General Procedure for Oxidation of Benzylic and Allylic Substrates with PIFA/TBHP System
(Caution! Although we have never experienced an explosion, the oxidation of substrates with PIFA/TBHP system should be carried out behind shields.) To a solution of substrate (2 mmol) and anhyd TBHP (40 mmol) in CH₂Cl₂ (10 mL) at -30 ˚C was added NaHCO₃ (20 mmol). Then a freshly prepared solution of PIFA (5.0 mmol) in CH₂Cl₂ (10 mL) was added over 2 h. The temperature was slowly increased to r.t. over 4 h. On completion of reaction, the excess TBHP was reduced by adding DMS^¹8 (40 mmol) and Ti(Oi-Pr)₄ (0.15 mmol) at r.t. while the reaction proceeding was monitored by peroxide testing (KI, AcOH). The suspension was filtered, and the solution was washed with sat. NaHCO₃ solution and H₂O. The organic layer was dried over MgSO₄, and the solvent was removed at reduced pressure (20 ˚C/50 mbar). The products were purified on a silica gel column (40 g) by eluting with hexane-EtOAc (95:5). The first fractions gave iodobenzene. Further elution afforded analytically pure ketone. The ketones 7a-l are known, and analytical data were found to be identical with those reported.
9 H -Fluoren-9-one (7b)
Yellow solid, mp 81-82 ˚C (CH₂Cl₂-hexane). ^¹H NMR (200 MHz, CDCl₃): δ = 7.63 (dd, J = 7.3, 1.0 Hz, 2 H), 7.30-7.20 (m, 2 H), 7.48-7.45 (m, 4 H). ^¹³C NMR (50 MHz, CDCl₃): δ = 195.8, 146.4, 136.6, 136.1, 131.0, 126.2, 122.2.
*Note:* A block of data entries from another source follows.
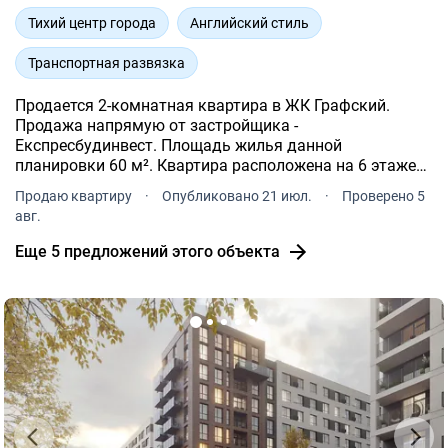
Тихий центр города
Английский стиль
Транспортная развязка
Продается 2-комнатная квартира в ЖК Графский.
Продажа напрямую от застройщика -
Експресбудинвест. Площадь жилья данной
планировки 60 м². Квартира расположена на 6 этаже
17-и этажного дома. ЖК Графский расположен по
Продаю квартиру
·
Опубликовано 21 июл.
·
Проверено 5
адресу: Черкассы, рн Сосновский, Байды-
авг.
Вишневецкого, 68.
Еще 5 предложений этого объекта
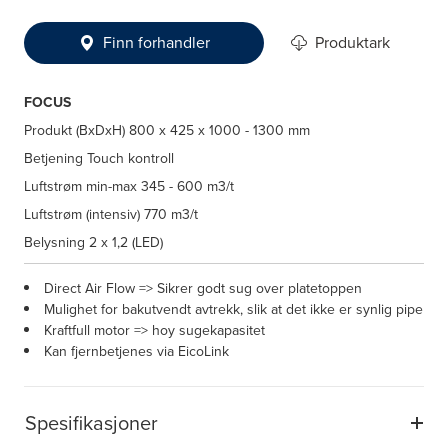
Finn forhandler
Produktark
FOCUS
Produkt (BxDxH)
800 x 425 x 1000 - 1300 mm
Betjening
Touch kontroll
Luftstrøm min-max
345 - 600 m3/t
Luftstrøm (intensiv)
770 m3/t
Belysning
2 x 1,2 (LED)
Direct Air Flow => Sikrer godt sug over platetoppen
Mulighet for bakutvendt avtrekk, slik at det ikke er synlig pipe
Kraftfull motor => hoy sugekapasitet
Kan fjernbetjenes via EicoLink
Spesifikasjoner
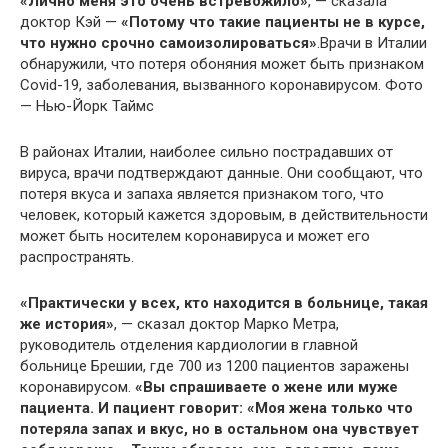
«Лично меня это очень встревожило»
, — сказала
доктор Кэй —
«Потому что такие пациенты не в курсе,
что нужно срочно самоизолироваться»
.Врачи в Италии
обнаружили, что потеря обоняния может быть признаком
Covid-19, заболевания, вызванного коронавирусом. Фото
— Нью-Йорк Таймс
В районах Италии, наиболее сильно пострадавших от
вируса, врачи подтверждают данные. Они сообщают, что
потеря вкуса и запаха является признаком того, что
человек, который кажется здоровым, в действительности
может быть носителем коронавируса и может его
распространять.
«Практически у всех, кто находится в больнице, такая
же история»
, — сказал доктор Марко Метра,
руководитель отделения кардиологии в главной
больнице Брешии, где 700 из 1200 пациентов заражены
коронавирусом.
«Вы спрашиваете о жене или муже
пациента. И пациент говорит: «Моя жена только что
потеряла запах и вкус, но в остальном она чувствует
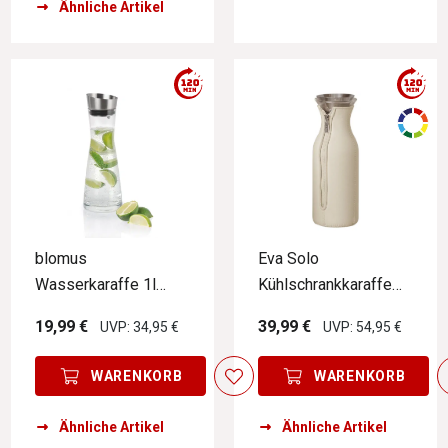
Ähnliche Artikel
blomus
Eva Solo
Wasserkaraffe 1l
Kühlschrankkaraffe
Aldoa Aldoa
MASTER
19,99 €
39,99 €
UVP: 34,95 €
UVP: 54,95 €
WARENKORB
WARENKORB
Ähnliche Artikel
Ähnliche Artikel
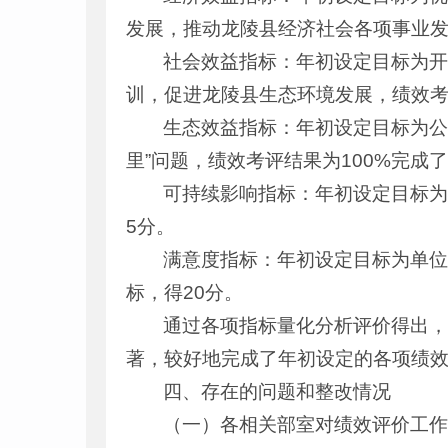
发展，推动龙陵县经济社会各项事业发
社会效益指标：年初设定目标为
训，促进龙陵县生态环境发展，绩效考
生态效益指标：年初设定目标为公
里”问题，绩效考评结果为100%完成
可持续影响指标：年初设定目标为
5分。
满意度指标：年初设定目标为单位
标，得20分。
通过各项指标量化分析评价得出，
著，较好地完成了年初设定的各项绩效
四、存在的问题和整改情况
（一）各相关部室对绩效评价工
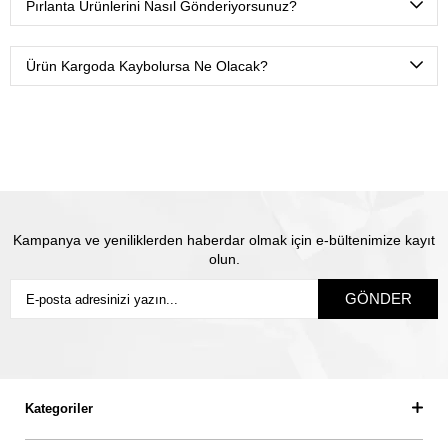
Pırlanta Ürünlerini Nasıl Gönderiyorsunuz?
Ürünlerimizi Yurtiçi kargo ile sadece sizin belirtmiş
olduğunuz isme teslim olacak şekilde sigortalı olarak
Ürün Kargoda Kaybolursa Ne Olacak?
gönderiyoruz.
Satın almış olduğunuz mücevhere değeri üzerinden
sigorta yapılmaktadır. Olası kayıp durumunda Thales
pırlanta olarak biz yeni ürün üretip size gönderiyoruz.
Siz
sigortanın ödeme süresini beklemiyorsunuz.
Kampanya ve yeniliklerden haberdar olmak için e-bültenimize kayıt
olun.
GÖNDER
Kategoriler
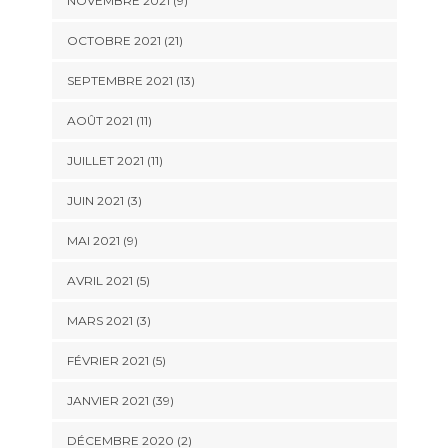
NOVEMBRE 2021 (9)
OCTOBRE 2021 (21)
SEPTEMBRE 2021 (13)
AOÛT 2021 (11)
JUILLET 2021 (11)
JUIN 2021 (3)
MAI 2021 (9)
AVRIL 2021 (5)
MARS 2021 (3)
FÉVRIER 2021 (5)
JANVIER 2021 (39)
DÉCEMBRE 2020 (2)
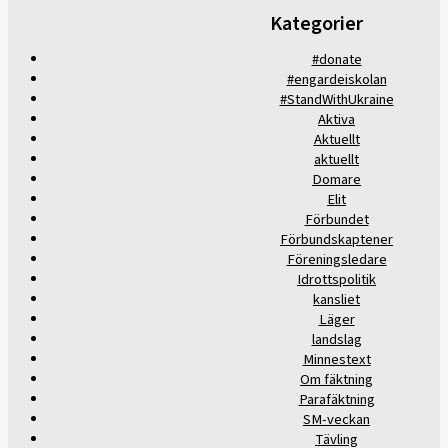
Kategorier
#donate
#engardeiskolan
#StandWithUkraine
Aktiva
Aktuellt
aktuellt
Domare
Elit
Förbundet
Förbundskaptener
Föreningsledare
Idrottspolitik
kansliet
Läger
landslag
Minnestext
Om fäktning
Parafäktning
SM-veckan
Tävling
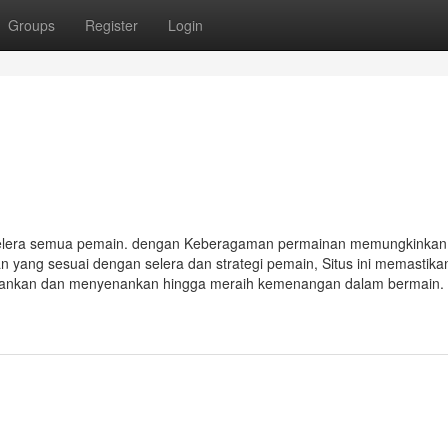
Groups
Register
Login
selera semua pemain. dengan Keberagaman permainan memungkinkan
n yang sesuai dengan selera dan strategi pemain, Situs ini memastik
sankan dan menyenankan hingga meraih kemenangan dalam bermain.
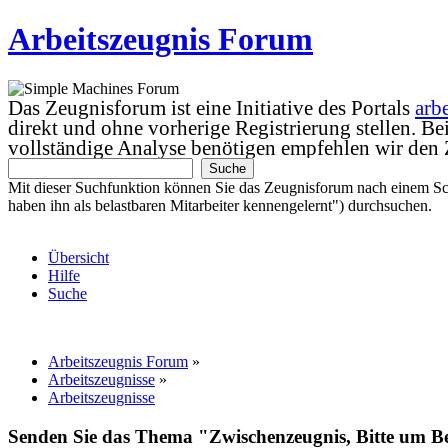
Arbeitszeugnis Forum
Das Zeugnisforum ist eine Initiative des Portals
arb
direkt und ohne vorherige Registrierung stellen. B
vollständige Analyse benötigen empfehlen wir den
Mit dieser Suchfunktion können Sie das Zeugnisforum nach einem Sc
haben ihn als belastbaren Mitarbeiter kennengelernt") durchsuchen.
Übersicht
Hilfe
Suche
Arbeitszeugnis Forum
»
Arbeitszeugnisse
»
Arbeitszeugnisse
Senden Sie das Thema "Zwischenzeugnis, Bitte um B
3,7,7-Trimethylbicyclo[4.1.0]hept-3-ene-2,5-dione (7l)
Pale yellow solid; mp 94-96 ˚C (CH₂Cl₂-hexane). ^¹H NMR (400 MHz, CDCl₃): δ = 6.50-6.48 (m, 1 H), 2.33-2.29 (m, 2 H), 1.96 (d, J = 1.8 Hz, 3 H), 1.31 (s, 3 H) 1.30 (s, 3 H). ^¹³C NMR (100 MHz, CDCl₃): δ = 195.2, 194.6, 150.2, 137.8, 40.0, 39.1, 33.9, 29.3, 16.4, 15.6.